Instructions for the task:
Output the listing word for word, minus pictures.

Information shown:
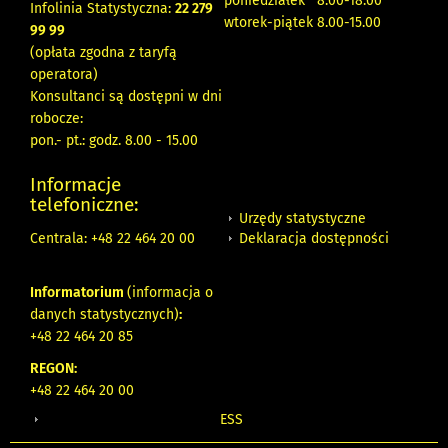
poniedziałek 8:00-18:00
Infolinia Statystyczna:
22 279
wtorek-piątek 8.00-15.00
99 99
(opłata zgodna z taryfą
operatora)
Konsultanci są dostępni w dni
robocze:
pon.- pt.: godz. 8.00 - 15.00
Informacje
telefoniczne:
Urzędy statystyczne
Deklaracja dostępności
Centrala: +48 22 464 20 00
Informatorium
(informacja o
danych statystycznych)
:
+48 22 464 20 85
REGON:
+48 22 464 20 00
ESS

Response to this exercise:
poniedziałek 8:00-18:00
Infolinia Statystyczna:
22 279
wtorek-piątek 8.00-15.00
99 99
(opłata zgodna z taryfą
operatora)
Konsultanci są dostępni w dni
robocze:
pon.- pt.: godz. 8.00 - 15.00
Informacje
telefoniczne:
Urzędy statystyczne
Deklaracja dostępności
Centrala: +48 22 464 20 00
Informatorium
(informacja o
danych statystycznych)
:
+48 22 464 20 85
REGON:
+48 22 464 20 00
ESS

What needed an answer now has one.